" the first ever published description of the Z specification language anywhere (as far as I know) " (B. Meyer)

 

Bertrand Meyer With Claude Baudoin: Méthodes de Programmation

  (Programming Methodology), Eyrolles, Paris, 1978; third revised edition, 

661 pages, 1984. Translation: Russian (Mir Publishing)



    " We wrote this book fresh out of school and managed to convince the publisher to include everything (other publishers wanted us to trim it down to 250 pages). It is a compendium of programming methodology, programming techniques, fundamental algorithms and data structures. It emphasizes program correctness, through assertion techniques, and software architecture. The chapter on programming methodology contains the first ever published description of the Z specification language anywhere (as far as I know), in a very early form. The book was extremely successful in France, both as a textbook and for engineers in industry; incredibly, it still seems to be in print.
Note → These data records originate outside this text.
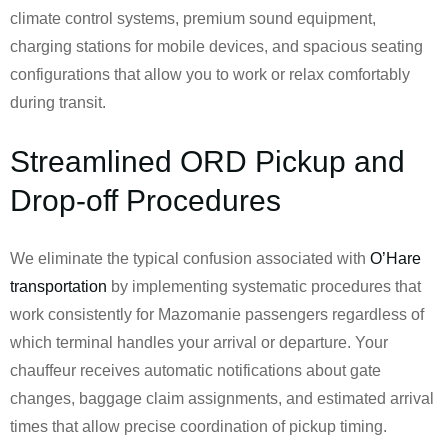
climate control systems, premium sound equipment,
charging stations for mobile devices, and spacious seating
configurations that allow you to work or relax comfortably
during transit.
Streamlined ORD Pickup and
Drop-off Procedures
We eliminate the typical confusion associated with
O’Hare
transportation
by implementing systematic procedures that
work consistently for Mazomanie passengers regardless of
which terminal handles your arrival or departure. Your
chauffeur receives automatic notifications about gate
changes, baggage claim assignments, and estimated arrival
times that allow precise coordination of pickup timing.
    The Russian translation was also widely circulated and I still meet people from Russia who tell me this is where they learned programming. There never was an English translation: I accepted Prentice Hall's and Tony Hoare's suggestion that I do the translation myself — a huge mistake, as I started rewriting the book instead of translating it, and never finished, although that effort, titled Applied Programming Methodology, fed later work. In particular the object-oriented pseudocode that I used throughout, an extension of the notation in Méthodes de Programmation, led directly to Eiffel."

     

    https://se.inf.ethz.ch/~meyer/publications/index_date.html 

     

Bertrand Meyer With Jean-Raymond Abrial and Stephen A. Schuman: A Specification Language, in On the Construction of Programs, Cambridge University Press, eds. R. McNaughten and R.C. McKeag, 1980. (Description of early version of the Z specification language.)



    This is the first article describing the Z specification language. (Chapter 8 of [7] described an even earlier version.) Afterwards Oxford University became interested in Z and transformed it significantly.